C5W2A2 Exercise 2 - model. Aren't we updating wrong the parameters?

hi,

Going through the assignment, the model function in the inner loop updates the parameters W and b, but it is cumulating the changes in dW and db that are required!

    for t in range(num_iterations): # Loop over the number of iterations
        
        cost = 0
        dW = 0
        db = 0
        
        for i in range(m):          # Loop over the training examples
            ...
            ...
            ...

            # Compute gradients 
            dz = a - Y_oh[i]
            dW += np.dot(dz.reshape(n_y,1), avg.reshape(1, n_h))
            db += dz

            # Update parameters with Stochastic Gradient Descent
            W = W - learning_rate * dW
            b = b - learning_rate * db

It feels like either we should

  • leave the updates as they are but use dW = and db= insetad of += that cumulates the changes (effectively becoming SGD), or;
  • cumulate the changes (so dx += as it is) and move the updates of W and b to the outer loop (which then is like BGD).

Could it be that this is wrong?

Thanks!

Hi, Julian.

This is a really good point that I’ve never noticed until you mentioned it. They say in the comments that the intent is to do Stochastic Gradient Descent, meaning that we would update the parameters after computing the gradients on each input training sample individually.
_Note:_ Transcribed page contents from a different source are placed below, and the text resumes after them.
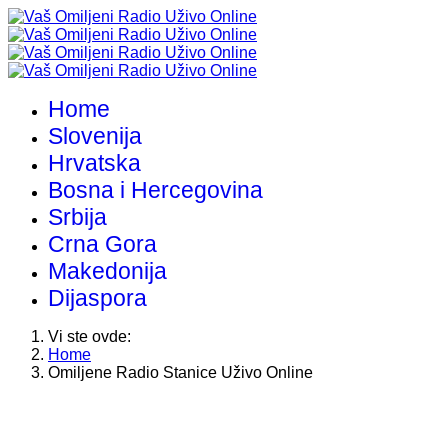
Home
Slovenija
Hrvatska
Bosna i Hercegovina
Srbija
Crna Gora
Makedonija
Dijaspora
Vi ste ovde:
Home
Omiljene Radio Stanice Uživo Online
But then you’re right that we should not be accumulating the dW and db gradient values in that case: they should just be used on each iteration separately.

But then it’s surprising that the convergence still works as well as it does. Let me try it without the += and see what happens.
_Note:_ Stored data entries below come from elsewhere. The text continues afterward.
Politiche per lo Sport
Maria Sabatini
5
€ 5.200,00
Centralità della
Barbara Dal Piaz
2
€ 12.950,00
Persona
Thanks for pointing this out!

Interesting. I tried the experiment of doing what I think we agree is the correct SGD solution and the convergence is worse than with the code that they gave us. I can pass the tests in the notebook and the grader with either version of the code. But with the given code with the += accumulated gradients, it gets to 100% training accuracy before 400 iterations. With the non-accumulated pure SGD, if I run the training for 600 iterations it plateaus at just over 97% accuracy at 400 iterations.

More thought required here to figure out if we’re just missing something in their intent here.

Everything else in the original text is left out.